In this intricate whirl of activities, the theory of government has been hitherto to lay down only very general rules of conduct, marking the limits of extreme anti-social acts, like fraud, theft, and murder.
The theory was that within these bounds was Freedom—the Liberty to think and do and move as one wished. The real realm of freedom was found in experience to be much narrower than this in one direction and much broader in another. In matters of Truth and Faith and Beauty, the Ancient Law was inexcusably strait and modern law unforgivably stupid. It is here that the future and mighty fight for Freedom must and will be made. Here in the heavens and on the mountaintops, the air of Freedom is wide, almost limitless, for here, in the highest stretches, individual freedom harms no man, and, therefore, no man has the right to limit it.

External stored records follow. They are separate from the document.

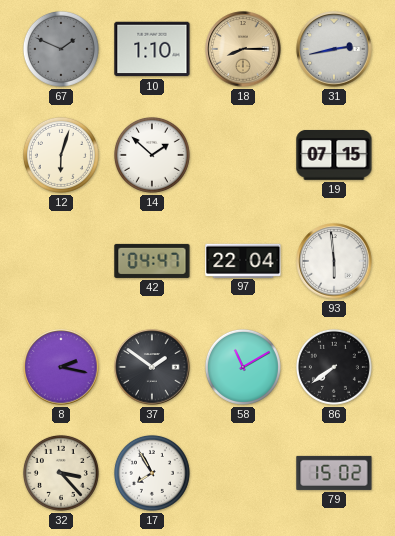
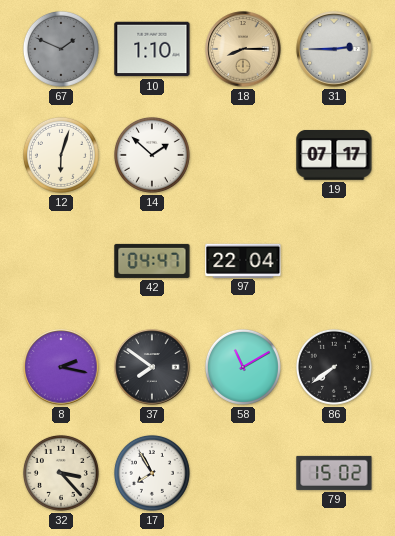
31: 2:43 -> 2:45
19: 07:15 -> 07:17
93: 5:59 -> none
37: 1:51 -> 7:51
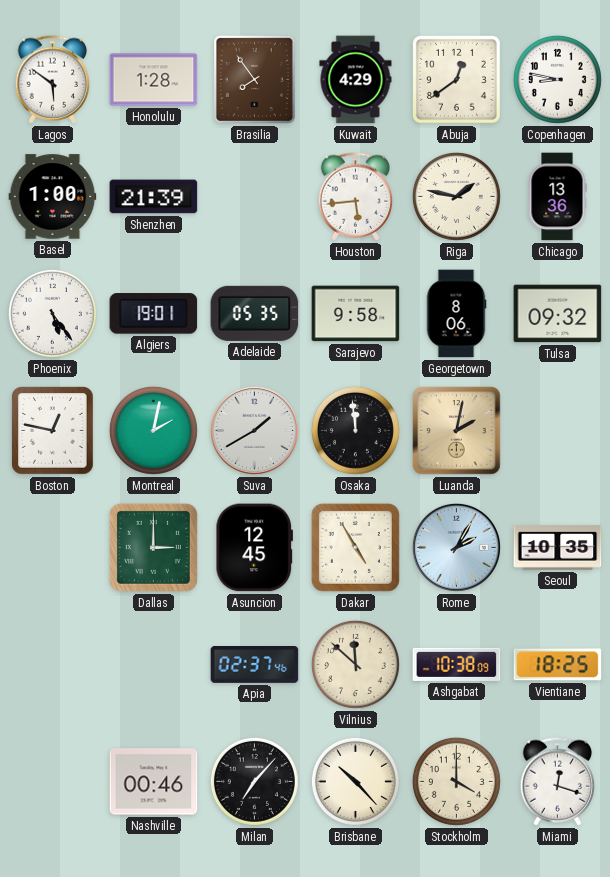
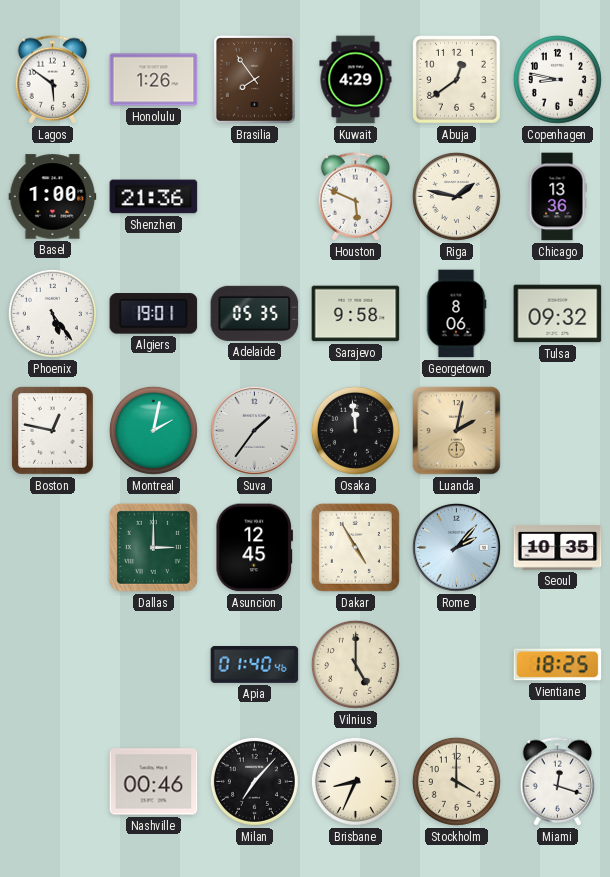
Honolulu: 1:28 -> 1:26
Shenzhen: 21:39 -> 21:36
Houston: 5:44 -> 5:49
Suva: 1:40 -> 1:36
Rome: 2:05 -> 2:07
Apia: 02:37 -> 01:40
Vilnius: 11:52 -> 5:00
Ashgabat: 10:38 -> none
Brisbane: 10:23 -> 8:34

On the other hand, in the valleys of the hard, unyielding laws of matter and the social necessities of time production, and human intercourse, the limits on our freedom are stern and unbending if we would exist and thrive. This does not say that everything here is governed by incontrovertible “natural” law which needs no human decision as to raw materials, machinery, prices, wages, news-dissemination, education of children, etc.; but it does mean that decisions here must be limited by brute facts and based on science and human wants.
Today the scientific and ethical boundaries of our industrial activities are not in the hands of scientists, teachers, and thinkers; nor is the intervening opportunity for decision left in the control of the public whose welfare such decisions guide. On the contrary, the control of industry is largely in the hands of a powerful few, who decide for their own good and regardless of the good of others. The making of the rules of Industry, then, is not in the hands of All, but in the hands of the Few. The Few who govern industry envisage, not the wants of mankind, but their own wants. They work quietly, often secretly, opposing Law, on the one hand, as interfering with the “freedom of industry”; opposing, on the other hand, free discussion and open determination of the rules of work and wealth and wages, on the ground that harsh natural law brooks no interference by Democracy.
These things today, then, are not matters of free discussion and determination. They are strictly controlled. Who controls them? Who makes these inner, but powerful, rules? Few people know. Others assert and believe these rules are “natural”—a part of our inescapable physical environment. Some of them doubtless are; but most of them are just as clearly the dictates of self-interest laid down by the powerful private persons who today control industry. Just here it is that modern men demand that Democracy supplant skilfully concealed, but all too evident, Monarchy.